> Provided records
§ §
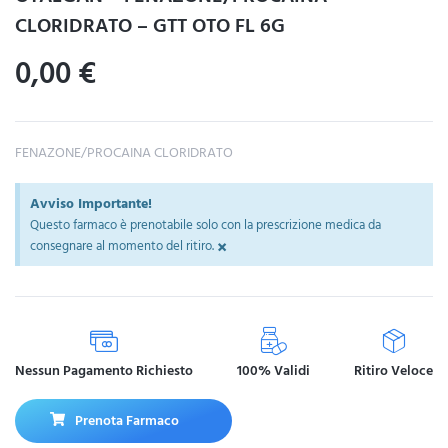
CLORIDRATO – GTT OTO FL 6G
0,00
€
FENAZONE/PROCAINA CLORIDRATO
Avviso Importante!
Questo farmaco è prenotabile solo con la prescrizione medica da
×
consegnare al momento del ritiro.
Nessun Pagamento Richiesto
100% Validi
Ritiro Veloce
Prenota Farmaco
§ §
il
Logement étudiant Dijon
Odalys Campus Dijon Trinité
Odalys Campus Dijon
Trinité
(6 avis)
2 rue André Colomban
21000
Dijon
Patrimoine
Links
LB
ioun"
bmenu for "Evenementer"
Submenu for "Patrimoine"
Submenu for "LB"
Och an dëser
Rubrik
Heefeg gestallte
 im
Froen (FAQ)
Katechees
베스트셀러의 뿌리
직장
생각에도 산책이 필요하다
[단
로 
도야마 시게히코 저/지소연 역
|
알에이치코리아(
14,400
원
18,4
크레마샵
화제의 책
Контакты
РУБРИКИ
§ §
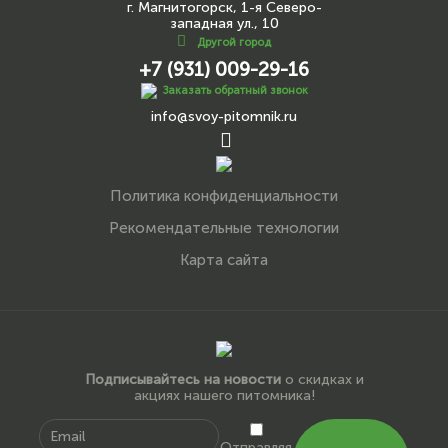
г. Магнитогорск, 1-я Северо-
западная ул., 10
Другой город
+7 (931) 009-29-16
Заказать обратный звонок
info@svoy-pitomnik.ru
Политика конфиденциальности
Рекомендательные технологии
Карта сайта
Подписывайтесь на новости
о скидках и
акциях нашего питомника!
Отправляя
§ §
> What the task asks
Look in the material above for the line with "CLORIDRATO – GTT OTO FL 6G" and the line with "Prenota Farmaco", and transcribe exactly those lines and all lines between them, nothing more.

> Completed exercise
CLORIDRATO – GTT OTO FL 6G
0,00
€
FENAZONE/PROCAINA CLORIDRATO
Avviso Importante!
Questo farmaco è prenotabile solo con la prescrizione medica da
×
consegnare al momento del ritiro.
Nessun Pagamento Richiesto
100% Validi
Ritiro Veloce
Prenota Farmaco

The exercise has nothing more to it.